[Dataset excerpts]
--------------------------------
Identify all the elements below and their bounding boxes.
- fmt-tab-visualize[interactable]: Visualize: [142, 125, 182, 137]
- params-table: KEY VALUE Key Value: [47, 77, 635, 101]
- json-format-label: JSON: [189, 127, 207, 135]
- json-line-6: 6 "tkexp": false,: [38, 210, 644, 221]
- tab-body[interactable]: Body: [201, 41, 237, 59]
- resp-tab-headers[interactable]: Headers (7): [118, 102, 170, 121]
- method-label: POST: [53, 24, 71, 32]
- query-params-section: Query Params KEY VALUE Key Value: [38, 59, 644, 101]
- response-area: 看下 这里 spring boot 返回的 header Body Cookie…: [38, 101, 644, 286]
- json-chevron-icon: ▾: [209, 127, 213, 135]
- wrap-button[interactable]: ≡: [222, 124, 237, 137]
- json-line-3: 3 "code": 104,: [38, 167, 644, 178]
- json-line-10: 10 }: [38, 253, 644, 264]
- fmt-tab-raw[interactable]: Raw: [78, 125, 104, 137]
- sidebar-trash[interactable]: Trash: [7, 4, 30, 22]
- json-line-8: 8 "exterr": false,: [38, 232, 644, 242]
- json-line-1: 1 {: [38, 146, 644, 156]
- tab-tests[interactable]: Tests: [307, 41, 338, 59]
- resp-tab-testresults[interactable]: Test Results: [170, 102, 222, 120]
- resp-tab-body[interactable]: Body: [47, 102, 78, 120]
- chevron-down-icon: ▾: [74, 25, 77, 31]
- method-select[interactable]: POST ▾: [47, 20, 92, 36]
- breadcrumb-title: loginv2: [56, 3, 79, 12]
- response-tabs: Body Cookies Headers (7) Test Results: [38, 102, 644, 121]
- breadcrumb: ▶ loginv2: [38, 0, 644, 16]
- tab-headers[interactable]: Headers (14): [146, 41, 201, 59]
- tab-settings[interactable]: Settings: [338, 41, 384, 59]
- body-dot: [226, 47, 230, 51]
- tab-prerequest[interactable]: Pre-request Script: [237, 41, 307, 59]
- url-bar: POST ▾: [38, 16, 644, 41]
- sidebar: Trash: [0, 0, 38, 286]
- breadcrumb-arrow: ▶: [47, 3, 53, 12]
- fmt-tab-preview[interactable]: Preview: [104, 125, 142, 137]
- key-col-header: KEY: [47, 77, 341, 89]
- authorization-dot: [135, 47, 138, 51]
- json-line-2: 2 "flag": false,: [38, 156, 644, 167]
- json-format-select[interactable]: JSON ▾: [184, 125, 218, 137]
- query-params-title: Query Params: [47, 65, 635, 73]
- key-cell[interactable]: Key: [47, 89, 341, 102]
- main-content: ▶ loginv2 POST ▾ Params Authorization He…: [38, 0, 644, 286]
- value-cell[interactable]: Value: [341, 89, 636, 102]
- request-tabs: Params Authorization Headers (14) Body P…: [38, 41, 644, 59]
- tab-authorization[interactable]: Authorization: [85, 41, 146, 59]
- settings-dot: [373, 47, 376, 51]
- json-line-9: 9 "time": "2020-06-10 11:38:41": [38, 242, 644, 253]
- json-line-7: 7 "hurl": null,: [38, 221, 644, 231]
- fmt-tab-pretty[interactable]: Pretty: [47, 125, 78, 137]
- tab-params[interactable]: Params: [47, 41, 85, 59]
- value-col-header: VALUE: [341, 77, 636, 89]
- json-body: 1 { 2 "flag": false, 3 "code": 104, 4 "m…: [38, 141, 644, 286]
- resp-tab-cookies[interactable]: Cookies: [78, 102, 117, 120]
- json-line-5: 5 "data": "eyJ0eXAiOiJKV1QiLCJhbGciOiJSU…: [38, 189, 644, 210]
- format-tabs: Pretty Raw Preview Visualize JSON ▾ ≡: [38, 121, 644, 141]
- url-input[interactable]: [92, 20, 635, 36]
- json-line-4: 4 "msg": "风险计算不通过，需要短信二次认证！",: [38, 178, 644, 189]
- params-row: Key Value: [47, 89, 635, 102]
--------------------------------
Aim of the task — Please give the number of lines in the data above that include the string "query", and nothing else.

Written answer — 2